● **EXERCISE**:
Print the listing below exactly.

● **DATA EXCERPTS**:
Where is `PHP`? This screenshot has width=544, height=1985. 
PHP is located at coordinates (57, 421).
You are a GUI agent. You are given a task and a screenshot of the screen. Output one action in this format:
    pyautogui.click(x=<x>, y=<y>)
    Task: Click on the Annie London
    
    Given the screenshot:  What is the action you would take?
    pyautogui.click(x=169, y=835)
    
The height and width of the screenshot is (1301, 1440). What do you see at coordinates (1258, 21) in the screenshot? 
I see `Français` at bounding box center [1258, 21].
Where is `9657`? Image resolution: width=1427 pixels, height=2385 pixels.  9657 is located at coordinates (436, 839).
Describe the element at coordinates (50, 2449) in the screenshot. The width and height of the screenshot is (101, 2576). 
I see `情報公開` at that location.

● **OUTPUT BELOW**:
Where is `PHP`? This screenshot has width=544, height=1985. 
PHP is located at coordinates (57, 421).
You are a GUI agent. You are given a task and a screenshot of the screen. Output one action in this format:
    pyautogui.click(x=<x>, y=<y>)
    Task: Click on the Annie London
    
    Given the screenshot:  What is the action you would take?
    pyautogui.click(x=169, y=835)
    
The height and width of the screenshot is (1301, 1440). What do you see at coordinates (1258, 21) in the screenshot? 
I see `Français` at bounding box center [1258, 21].
Where is `9657`? Image resolution: width=1427 pixels, height=2385 pixels.  9657 is located at coordinates (436, 839).
Describe the element at coordinates (50, 2449) in the screenshot. The width and height of the screenshot is (101, 2576). 
I see `情報公開` at that location.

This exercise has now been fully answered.